Each member of the Audit Committee is required to be “independent” as defined in the Nasdaq Standards and in Section 301 of the Sarbanes-Oxley Act of 2002 (the “Act”) and Rule 10A-3 of the Exchange Act. The Board has determined that each member of the Audit Committee is “independent” under these standards. In addition, the Board has determined that, as required by the Nasdaq Standards, each member of the Audit Committee was able to read and to understand financial statements at the time of his appointment to the Audit Committee.

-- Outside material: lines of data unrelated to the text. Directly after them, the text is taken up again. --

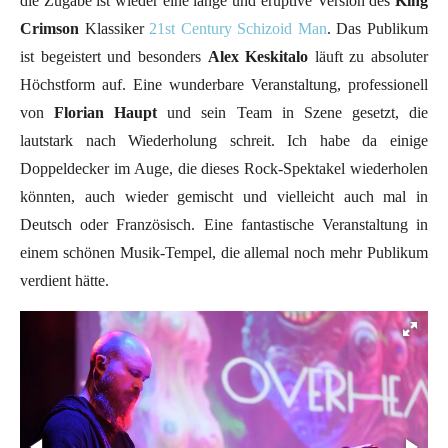
die Zugabe ist wieder eine lange und eruptive Version des
King
Crimson
Klassiker
21st Century Schizoid Man
. Das Publikum
ist begeistert und besonders
Alex Keskitalo
läuft zu absoluter
Höchstform auf. Eine wunderbare Veranstaltung, professionell
von
Florian Haupt
und sein Team in Szene gesetzt, die
lautstark nach Wiederholung schreit. Ich habe da einige
Doppeldecker im Auge, die dieses Rock-Spektakel wiederholen
könnten, auch wieder gemischt und vielleicht auch mal in
Deutsch oder Französisch. Eine fantastische Veranstaltung in
einem schönen Musik-Tempel, die allemal noch mehr Publikum
verdient hätte.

The Board has further determined that Mr. Fischer meets the definition of “audit committee financial expert,” and therefore meets comparable Nasdaq Standard requirements, because he has an understanding of financial statements and generally accepted accounting principles (“GAAP”); has the ability to assess GAAP in connection with the accounting for estimates, accruals, and reserves; has experience in analyzing and evaluating financial statements that present a breadth and level of complexity of accounting issues that are generally comparable to the breadth and complexity of issues that can reasonably be expected to be raised by the Company’s financial statements; has an understanding of internal controls and procedures for financial reporting; and has an understanding of audit committee functions. Mr. Fischer acquired these attributes through education and experience consistent with the requirements of the Act.
The Audit Committee met seven times during the fiscal year ended December 31, 2015. All members of the Audit Committee attended at least 75% of the meetings of the committee during the fiscal year ended December 31, 2015.
The Company’s Board of Directors has adopted, and annually reviews, an Audit Committee Charter and Guidelines for Pre-Approval of Independent Auditor Services. As indicated above, a copy of the Company’s Audit Committee Charter is available on the Company’s website at:
www.falconstor.com/page/545/board-committees.
Compensation Committee
The Compensation Committee currently consists of Messrs. Hale (Chair), Kaufman, Lieber and Oxenhorn. The Compensation Committee is appointed by the Board (i) to discharge the responsibilities of the Board relating to compensation of the Company's executives, (ii) to produce the annual report that is required by the rules of the SEC to be included in the Company's annual proxy statement, and (iii) to administer, and to approve awards under, the Company’s equity-based compensation plans for employees. Under the Compensation Committee Charter, all members of the Compensation Committee are required to be “independent” as defined in the Nasdaq Standards. The Board has determined that all of the current members of the Compensation Committee are “independent” under these standards.
The Compensation Committee met nine times during the fiscal year ended December 31, 2015. All members of the Compensation Committee attended at least 75% of the meetings of the committee during the fiscal year ended December 31, 2015.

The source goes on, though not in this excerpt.